Entertaining Hollywood Pseudo-History
- Glen Wishard
Jeremiah Johnson is one of the best Robert Redford films, and a very watchable example of the Hollywood tendency to repackage gruesome history as lightweight drama. The real Jeremiah Johnson ate the livers of his Crow enemies in order to destroy their souls; that's not in keeping with the need to present box office star Redford as a sympathetic character.The TCM synopsis states that Johnson went to the mountains to escape the Mexican-American War. Odd, since there was no draft during that war, and the film makes no reference to this motive. The real Johnson did desert from the Navy during the war after striking an officer, and this is perhaps alluded to by the historically dubious hat Redford wears in the opening scene. However, the real Johnson returned east to enlist and fight in the Union Army during the Civil War. Any anti-war pieties that the film might present are relics of 1972 and no part of Johnson's life.The film is pretty deft in presenting the touchy issue of Johnson's vendetta against the Crow. In real life, the Crow needed no excuse to kill a Flathead enemy like Johnson's wife, but the film softens their motive by making it revenge for a trespass on their sacred burial grounds. In turn, Johnson is exonerated by making it clear that he committed the trespass unwillingly.
- Jeff Boston
Jeremiah Johnson is a quality film I watched last night at 8 on TCM. It stands up two generations later. Even the unique "hippie/he-man" mixture of a song played in bits is not as dated as most songs of the Nixon era. The film has great period detail, believable 3-D characters (much realism), and is one of Redford's best films. It is not as overtly political as most of Redford's work (The Candidate came out the same year, The Way We Were the next, and All the President's Men before the '76 election, for instance). However, this is a political film. Johnson is weary of war (like most of America in 1972) and wants peace in the mountains, but finds strife there as well (with the mountains a substitute for the jungles of Vietnam), decides to possibly leave for Canada (to show even the battle-hardened wanted to escape from having to fight further, thus alleviating the rightful guilt of Vietnam draft dodgers) and making peace with the Crow leader after so much blood was shed (as we did with the communists in Vietnam less than a year after this movie was released). I believe Johnson not being religious to the point of being anti-Christian, yet having respect for the Crow burial ground, is standard far-left liberalism on standard display (sometimes overtly, sometimes more subtly) in standard Hollywood films since before Jeremiah Johnson was released. Watching the whole 2 hours, this film must have influenced the production of Dancing With Wolves.
Favorite Movie, but Puzzling
- David Rietze
"Jeremiah Johnson" is one of my favorite movies of all time, and I've watched it dozens of times.
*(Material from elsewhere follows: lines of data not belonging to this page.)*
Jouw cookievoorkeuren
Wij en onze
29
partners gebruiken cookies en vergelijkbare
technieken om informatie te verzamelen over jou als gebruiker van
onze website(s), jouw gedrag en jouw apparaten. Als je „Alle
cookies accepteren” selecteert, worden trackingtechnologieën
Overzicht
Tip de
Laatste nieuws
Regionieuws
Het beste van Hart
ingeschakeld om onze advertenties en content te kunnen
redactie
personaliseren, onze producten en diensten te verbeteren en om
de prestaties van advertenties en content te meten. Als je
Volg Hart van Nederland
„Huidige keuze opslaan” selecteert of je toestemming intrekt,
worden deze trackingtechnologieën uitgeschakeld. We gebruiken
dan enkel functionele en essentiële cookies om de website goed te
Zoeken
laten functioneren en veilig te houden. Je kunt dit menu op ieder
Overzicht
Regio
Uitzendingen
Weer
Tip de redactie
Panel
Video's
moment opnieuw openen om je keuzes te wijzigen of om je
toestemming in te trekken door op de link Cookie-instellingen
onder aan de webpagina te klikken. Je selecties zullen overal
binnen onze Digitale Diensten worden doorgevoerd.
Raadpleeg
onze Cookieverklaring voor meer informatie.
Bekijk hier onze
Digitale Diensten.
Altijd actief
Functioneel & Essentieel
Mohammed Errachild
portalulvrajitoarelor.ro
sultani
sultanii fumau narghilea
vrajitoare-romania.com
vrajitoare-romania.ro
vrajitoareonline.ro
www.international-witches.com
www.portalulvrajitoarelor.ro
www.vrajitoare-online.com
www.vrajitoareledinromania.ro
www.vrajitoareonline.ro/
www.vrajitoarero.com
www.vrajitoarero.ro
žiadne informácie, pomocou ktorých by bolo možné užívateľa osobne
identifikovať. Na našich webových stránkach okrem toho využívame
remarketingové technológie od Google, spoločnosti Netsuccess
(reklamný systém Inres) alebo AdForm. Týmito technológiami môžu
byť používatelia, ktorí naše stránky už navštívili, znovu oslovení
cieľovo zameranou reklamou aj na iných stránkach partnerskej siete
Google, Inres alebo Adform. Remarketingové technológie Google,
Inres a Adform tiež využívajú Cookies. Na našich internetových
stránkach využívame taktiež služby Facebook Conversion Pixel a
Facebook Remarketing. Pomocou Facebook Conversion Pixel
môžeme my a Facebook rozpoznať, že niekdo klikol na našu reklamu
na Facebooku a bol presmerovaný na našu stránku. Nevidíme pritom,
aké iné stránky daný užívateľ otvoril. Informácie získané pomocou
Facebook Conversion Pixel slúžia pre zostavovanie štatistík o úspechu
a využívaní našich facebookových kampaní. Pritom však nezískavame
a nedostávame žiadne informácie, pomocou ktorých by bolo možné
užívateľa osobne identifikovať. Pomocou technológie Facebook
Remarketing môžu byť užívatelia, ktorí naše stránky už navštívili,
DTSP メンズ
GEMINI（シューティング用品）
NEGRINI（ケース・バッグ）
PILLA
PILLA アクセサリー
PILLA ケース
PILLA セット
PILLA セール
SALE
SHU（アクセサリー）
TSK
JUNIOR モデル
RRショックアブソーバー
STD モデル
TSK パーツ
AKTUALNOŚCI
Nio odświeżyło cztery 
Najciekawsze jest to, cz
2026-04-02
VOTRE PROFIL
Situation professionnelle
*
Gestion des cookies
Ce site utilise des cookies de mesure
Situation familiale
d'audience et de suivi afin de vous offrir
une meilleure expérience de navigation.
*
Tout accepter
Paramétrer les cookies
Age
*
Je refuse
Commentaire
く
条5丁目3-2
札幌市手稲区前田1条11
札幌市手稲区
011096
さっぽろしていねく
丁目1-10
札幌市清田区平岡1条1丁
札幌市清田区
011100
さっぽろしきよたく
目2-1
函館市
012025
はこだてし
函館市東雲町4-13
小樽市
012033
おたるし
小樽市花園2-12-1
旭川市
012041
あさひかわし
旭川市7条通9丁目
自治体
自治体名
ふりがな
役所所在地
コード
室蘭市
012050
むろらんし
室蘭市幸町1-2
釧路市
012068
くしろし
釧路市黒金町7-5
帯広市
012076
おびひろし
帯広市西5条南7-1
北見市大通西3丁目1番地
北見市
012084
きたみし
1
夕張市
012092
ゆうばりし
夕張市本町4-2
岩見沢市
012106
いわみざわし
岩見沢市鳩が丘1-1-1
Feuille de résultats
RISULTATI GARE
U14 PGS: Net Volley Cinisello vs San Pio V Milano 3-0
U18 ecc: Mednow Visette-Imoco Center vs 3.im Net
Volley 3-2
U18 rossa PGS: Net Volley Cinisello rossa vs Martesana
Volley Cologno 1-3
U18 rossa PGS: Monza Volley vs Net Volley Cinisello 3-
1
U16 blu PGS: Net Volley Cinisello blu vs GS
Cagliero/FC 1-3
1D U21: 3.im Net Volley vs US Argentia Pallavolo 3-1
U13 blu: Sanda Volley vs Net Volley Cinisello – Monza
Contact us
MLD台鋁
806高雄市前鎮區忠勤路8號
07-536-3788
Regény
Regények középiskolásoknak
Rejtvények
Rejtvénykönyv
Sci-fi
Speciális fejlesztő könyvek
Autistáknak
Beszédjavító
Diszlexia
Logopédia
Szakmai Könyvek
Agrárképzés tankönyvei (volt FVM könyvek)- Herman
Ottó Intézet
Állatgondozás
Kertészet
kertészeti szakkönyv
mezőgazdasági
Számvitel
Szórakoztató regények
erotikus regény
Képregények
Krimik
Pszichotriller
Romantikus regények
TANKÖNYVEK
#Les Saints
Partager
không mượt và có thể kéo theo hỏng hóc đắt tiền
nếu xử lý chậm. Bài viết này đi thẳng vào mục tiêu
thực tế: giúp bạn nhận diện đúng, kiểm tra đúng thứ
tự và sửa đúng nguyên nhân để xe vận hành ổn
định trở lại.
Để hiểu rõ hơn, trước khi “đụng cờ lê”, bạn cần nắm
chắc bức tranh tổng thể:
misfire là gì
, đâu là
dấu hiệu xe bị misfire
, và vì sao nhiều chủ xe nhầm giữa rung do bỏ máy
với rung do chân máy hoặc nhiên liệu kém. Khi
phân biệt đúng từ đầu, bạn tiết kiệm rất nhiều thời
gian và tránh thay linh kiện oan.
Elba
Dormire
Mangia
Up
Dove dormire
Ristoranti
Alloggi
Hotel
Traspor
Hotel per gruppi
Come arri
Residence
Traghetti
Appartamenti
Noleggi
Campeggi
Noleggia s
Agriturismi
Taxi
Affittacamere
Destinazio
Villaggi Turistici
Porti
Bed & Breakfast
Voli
One of the things that's always puzzled me -- What is the film's message concerning religion? Jeremiah is clearly antireligious, or at least agnostic, when he first confronts his new wife's religious beliefs. Largely because of the pastor's pleading, and his wife's unspoken urging, Jeremiah agrees to help the expedition to rescue the snowbound settlers. During this trip he resists going through the Crow burial ground, ultimately yields, and then suffers the consequences of violating the Indians' religious beliefs. Insights anyone?
Very Captivating Movie!
- Linda Eastman
I am a movie buff, but this is the first time I've seen this movie. From beginning to end it surprised me. I like movies that I can't tell what is about to happen.